Pam Giddy, Director of Power2010 said: “With the general election fast approaching, our political leaders will no doubt talk about ‘cleaning up politics’ and making our political system more open and transparent. But we’ve heard it all before. For the past 20 years, politicians have promised to give power back to the people but any steps to do so have been at best piecemeal.

“We know there is public appetite for change – and the recent MPs' expenses scandal has only served to rile people even more."

Thousands of people have submitted their ideas for change to the Power2010 website and more than 10,000 people have already signed up to back the campaign.

"This weekend marks a significant step to fixing our broken politics; by giving people the chance to tell MPs – the very people who represent them – what they want to see changed”, Giddy continued.

Professor James Fishkin and his colleagues at Stanford University have overseen preparations for the national ‘Deliberative Poll’, helping participants to draw up a short list of democratic reforms.
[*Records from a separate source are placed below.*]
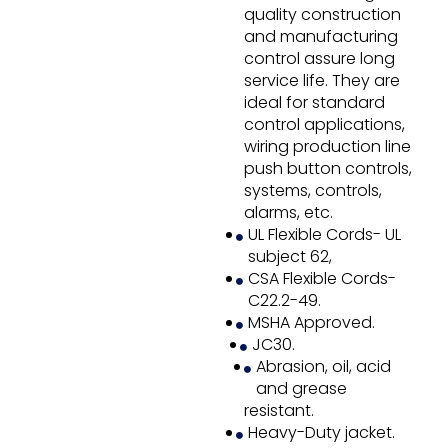
quality construction
and manufacturing
control assure long
service life. They are
ideal for standard
control applications,
wiring production line
push button controls,
systems, controls,
alarms, etc.
UL Flexible Cords- UL
subject 62,
CSA Flexible Cords-
C22.2-49.
MSHA Approved.
JC30.
Abrasion, oil, acid
and grease
resistant.
Heavy-Duty jacket.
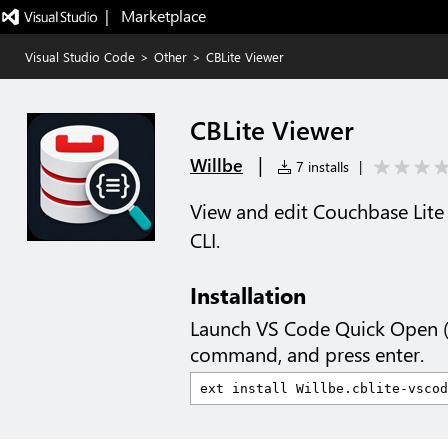
|   Marketplace
Visual Studio Code
>
Other
>
CBLite Viewer
CBLite Viewer
|
Willbe
7 installs
|
View and edit Couchbase Lite
CLI.
Installation
Launch VS Code Quick Open 
command, and press enter.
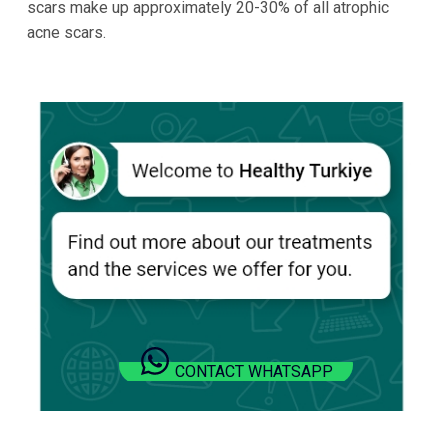
scars make up approximately 20-30% of all atrophic
acne scars.
CONTACT WHATSAPP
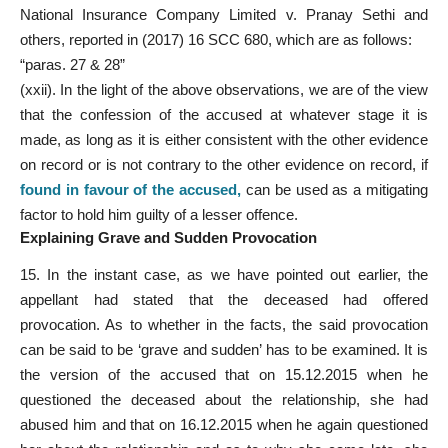
National Insurance Company Limited v. Pranay Sethi and
others, reported in (2017) 16 SCC 680, which are as follows:
“paras. 27 & 28”
(xxii). In the light of the above observations, we are of the view
that the confession of the accused at whatever stage it is
made, as long as it is either consistent with the other evidence
on record or is not contrary to the other evidence on record, if
found in favour of the accused
,
can be used as a mitigating
factor to hold him guilty of a lesser offence.
Explaining Grave and Sudden Provocation
15. In the instant case, as we have pointed out earlier, the
appellant had stated that the deceased had offered
provocation. As to whether in the facts, the said provocation
can be said to be ‘grave and sudden’ has to be examined. It is
the version of the accused that on 15.12.2015 when he
questioned the deceased about the relationship, she had
abused him and that on 16.12.2015 when he again questioned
Once agreed, they will be put to a public vote from Monday 18 January. The top ideas as voted for by the public will be put to all election candidates, with the aim of them committing to make the next Parliament a reforming one.

Professor Fishkin, author of When the People Speak: Deliberative Democracy and Public Consultation, said: “The Deliberative Poll allows participants to thoroughly explore the issues, get their questions answered by competing experts and come to a considered judgment. It has the representativeness of scientific samples but the depth of analysis that comes from hours of discussion.

"For serious problems we need the public’s input beyond their impression of sound bites in ordinary polls. And what better issue to discuss than democracy and the political system – which is crying out for the public voice?

More than 50 Deliberative Polls have taken place across the world - to elect candidates in primaries (Greece) or recommend policy decisions (China, Brazil, Texas, Poland, Italy, Canada and Argentina).

All participants will complete a questionnaire at the beginning and end of the weekend, to reflect how the process of discussion with peers has helped to shape their priorities. The final shortlist of public recommendations for democratic reform will be released in the following week.